A Very Merry Christmas 2013

Posted by on Aug 16, 2013 in Historic Interiors, Journal
Trimming the Christmas Tree, by Louis Lang, 1865

Trimming the Christmas Tree, by Louis Lang, 1865

Since it’s 103º outside right now, it seems like a good time to talk about Christmas, especially since I’ve recently prepared a report on Victorian Christmas decorations for a client with a mid-19th C. house.  The surprising thing about my findings is that many suitable Victorian-style Christmas decoration items are still available for purchase today.  But I’m getting ahead of myself.

For my client, I looked at ways in which Victorian Americans made and decorated wreaths; used other hanging decorations like garlands, bells and balls; displayed blooming plants; lighted and decorated Christmas trees; and arranged Christmas villages.

Queen Victoria and Prince Albert popularized Christmas trees in the mid-19th century, and in the years before the first commercial ornaments were available in the 1870’s, tree ornaments were very simple and usually handmade.  There was a focus on natural materials and greenery gathered by family members in the yard or fields.  These items could be modified with paint, gilding, or gluing and wiring clusters together.  The finished decorations were used on mirrors, light fixtures, doorways, windows, archways, etc.

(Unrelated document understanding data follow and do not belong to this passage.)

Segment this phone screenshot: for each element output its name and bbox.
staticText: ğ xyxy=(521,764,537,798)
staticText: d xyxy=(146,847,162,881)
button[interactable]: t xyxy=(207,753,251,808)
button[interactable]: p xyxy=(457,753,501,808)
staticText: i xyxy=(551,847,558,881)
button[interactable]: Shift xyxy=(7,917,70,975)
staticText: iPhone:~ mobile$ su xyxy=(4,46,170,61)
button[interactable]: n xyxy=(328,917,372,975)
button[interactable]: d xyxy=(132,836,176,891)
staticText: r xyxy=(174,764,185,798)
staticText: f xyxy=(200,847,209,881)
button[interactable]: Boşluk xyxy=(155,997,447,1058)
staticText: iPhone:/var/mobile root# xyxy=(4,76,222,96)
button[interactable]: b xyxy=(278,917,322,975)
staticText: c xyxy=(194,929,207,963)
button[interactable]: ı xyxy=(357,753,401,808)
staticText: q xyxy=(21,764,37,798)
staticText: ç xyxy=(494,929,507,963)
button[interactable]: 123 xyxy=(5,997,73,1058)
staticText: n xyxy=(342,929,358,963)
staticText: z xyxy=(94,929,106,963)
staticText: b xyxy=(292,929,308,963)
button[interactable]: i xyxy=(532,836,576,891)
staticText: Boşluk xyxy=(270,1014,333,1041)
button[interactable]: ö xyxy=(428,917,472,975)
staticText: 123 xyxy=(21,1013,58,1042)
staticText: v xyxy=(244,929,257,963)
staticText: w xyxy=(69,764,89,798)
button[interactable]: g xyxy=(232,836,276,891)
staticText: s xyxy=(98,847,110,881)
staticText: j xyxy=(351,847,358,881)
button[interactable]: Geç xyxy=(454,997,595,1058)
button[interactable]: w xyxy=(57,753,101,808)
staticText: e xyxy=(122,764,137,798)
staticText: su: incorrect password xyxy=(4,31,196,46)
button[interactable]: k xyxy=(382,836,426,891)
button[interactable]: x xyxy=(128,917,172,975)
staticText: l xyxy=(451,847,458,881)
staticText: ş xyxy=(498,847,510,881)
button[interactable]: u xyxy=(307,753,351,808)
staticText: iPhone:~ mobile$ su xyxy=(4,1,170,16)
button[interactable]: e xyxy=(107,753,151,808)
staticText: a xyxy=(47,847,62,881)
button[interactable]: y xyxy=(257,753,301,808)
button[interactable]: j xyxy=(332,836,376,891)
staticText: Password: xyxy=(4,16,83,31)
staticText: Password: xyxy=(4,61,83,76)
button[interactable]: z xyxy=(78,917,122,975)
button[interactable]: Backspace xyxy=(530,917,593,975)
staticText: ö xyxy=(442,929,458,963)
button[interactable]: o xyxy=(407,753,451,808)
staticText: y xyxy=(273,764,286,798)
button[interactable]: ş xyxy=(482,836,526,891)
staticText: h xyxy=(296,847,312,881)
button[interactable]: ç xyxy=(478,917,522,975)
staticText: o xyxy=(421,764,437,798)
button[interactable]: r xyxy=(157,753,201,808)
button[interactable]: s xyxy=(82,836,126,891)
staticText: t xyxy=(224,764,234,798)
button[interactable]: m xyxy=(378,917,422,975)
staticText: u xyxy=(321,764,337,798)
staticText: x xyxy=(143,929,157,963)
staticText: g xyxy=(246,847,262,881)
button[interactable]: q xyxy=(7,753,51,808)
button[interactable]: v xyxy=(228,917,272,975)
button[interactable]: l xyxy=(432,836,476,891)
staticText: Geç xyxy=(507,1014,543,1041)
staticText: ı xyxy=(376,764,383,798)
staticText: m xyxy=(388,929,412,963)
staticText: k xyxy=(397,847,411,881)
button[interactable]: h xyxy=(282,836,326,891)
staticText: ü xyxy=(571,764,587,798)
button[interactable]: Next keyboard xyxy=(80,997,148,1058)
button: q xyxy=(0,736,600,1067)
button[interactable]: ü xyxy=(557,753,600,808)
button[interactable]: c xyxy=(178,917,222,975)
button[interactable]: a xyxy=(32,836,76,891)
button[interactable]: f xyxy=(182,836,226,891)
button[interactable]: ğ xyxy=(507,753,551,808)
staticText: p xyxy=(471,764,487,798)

Many of these same decorated natural materials were also used on Christmas trees, which were often smaller and less full than our specially grown trees today.  Tabletop trees were popular.  Small toys, flags (patriotism was a big Christmas theme), and handmade paper Christmas cut outs called “scraps” were popular decorations.  Just as today, homemade decorations involved a lot of glue, glitter, and tinsel- sparkle is nothing new!

And of course, if the tree was lit, candles were the choice.  Definitely a fire hazard, but the candles were only lighted for special occasions like a party or present unwrapping on Christmas Eve.  No leaving the candles lit while you went off to run errands.   A quick online search turned up vintage candleholders for Christmas trees on Ebay, so you can get a head start on the season if you hurry!

Perhaps the most interesting type of Christmas decoration that I researched was the Christmas village displayed around the base of the tree.  In Germany, these were called “Putz” and they, too, were usually homemade and involved twigs, small stones and branches, shells, moss, paper- and more of that good glue, glitter and tinsel!  Maybe this is how Martha Stewart got her start . . .

Hope this inspires those of you with old houses (or not) to try a vintage Christmas theme this year- and I’d like to be the first to wish you a Very Merry Christmas 2013!